▶ **Problem statement**: The required result is the number of lines in this material containing the word "Standing". Write that number and no other text.

▶ **Records supplied**:
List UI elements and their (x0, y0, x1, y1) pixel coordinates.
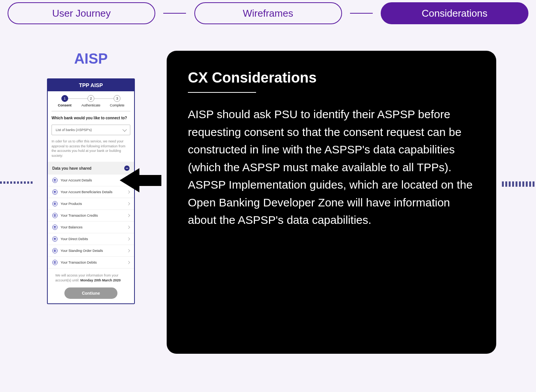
access-note: We will access your information from you… (55, 273, 127, 283)
chevron-down-icon (122, 127, 127, 131)
shared-row-label: Your Transaction Debits (61, 261, 127, 264)
cx-title: CX Considerations (188, 70, 475, 86)
bank-select-dropdown[interactable]: List of banks (ASPSP's) (52, 125, 130, 135)
grid-icon (52, 178, 58, 183)
phone-header: TPP AISP (48, 79, 134, 91)
shared-data-row[interactable]: Your Products (48, 198, 134, 210)
continue-button[interactable]: Contiune (64, 287, 117, 299)
shared-row-label: Your Account Beneficiaries Details (61, 190, 127, 194)
aisp-title: AISP (30, 51, 152, 67)
shared-row-label: Your Account Details (61, 178, 127, 182)
step-complete: 3 Complete (104, 95, 130, 107)
shared-data-label: Data you have shared (52, 166, 91, 170)
shared-data-row[interactable]: Your Transaction Debits (48, 257, 134, 269)
bank-select-placeholder: List of banks (ASPSP's) (56, 128, 92, 132)
chevron-right-icon (127, 214, 130, 217)
callout-arrow-icon (120, 168, 139, 192)
grid-icon (52, 189, 58, 195)
tab-user-journey[interactable]: User Journey (8, 2, 155, 24)
shared-row-label: Your Direct Debits (61, 237, 127, 241)
shared-row-label: Your Balances (61, 225, 127, 229)
shared-data-row[interactable]: Your Balances (48, 222, 134, 233)
consent-info-text: In oder for us to offer this service, we… (52, 139, 130, 158)
bank-question: Which bank would you like to connect to? (52, 116, 130, 120)
chevron-right-icon (127, 249, 130, 252)
chevron-right-icon (127, 261, 130, 264)
chevron-right-icon (127, 226, 130, 229)
shared-data-row[interactable]: Your Direct Debits (48, 233, 134, 245)
step-authenticate: 2 Authenticate (78, 95, 104, 107)
step-consent: 1 Consent (52, 95, 78, 107)
shared-data-row[interactable]: Your Standing Order Details (48, 245, 134, 257)
grid-icon (52, 260, 58, 265)
top-tabs: User Journey Wireframes Considerations (0, 2, 536, 24)
chevron-right-icon (127, 237, 130, 241)
cx-title-underline (188, 92, 256, 93)
grid-icon (52, 236, 58, 242)
tab-wireframes[interactable]: Wireframes (194, 2, 342, 24)
tab-considerations[interactable]: Considerations (381, 2, 528, 24)
grid-icon (52, 201, 58, 206)
grid-icon (52, 213, 58, 218)
shared-data-row[interactable]: Your Transaction Credits (48, 210, 134, 222)
tab-connector (350, 13, 373, 14)
cx-considerations-panel: CX Considerations AISP should ask PSU to… (167, 51, 496, 354)
grid-icon (52, 225, 58, 230)
callout-arrow-stem (139, 175, 161, 186)
chevron-right-icon (127, 202, 130, 205)
shared-row-label: Your Products (61, 202, 127, 206)
shared-row-label: Your Transaction Credits (61, 214, 127, 217)
cx-body-text: AISP should ask PSU to identify their AS… (188, 106, 475, 229)
grid-icon (52, 248, 58, 253)
shared-row-label: Your Standing Order Details (61, 249, 127, 253)
progress-stepper: 1 Consent 2 Authenticate 3 Complete (48, 91, 134, 109)
tab-connector (163, 13, 186, 14)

▶ **Task response**: 2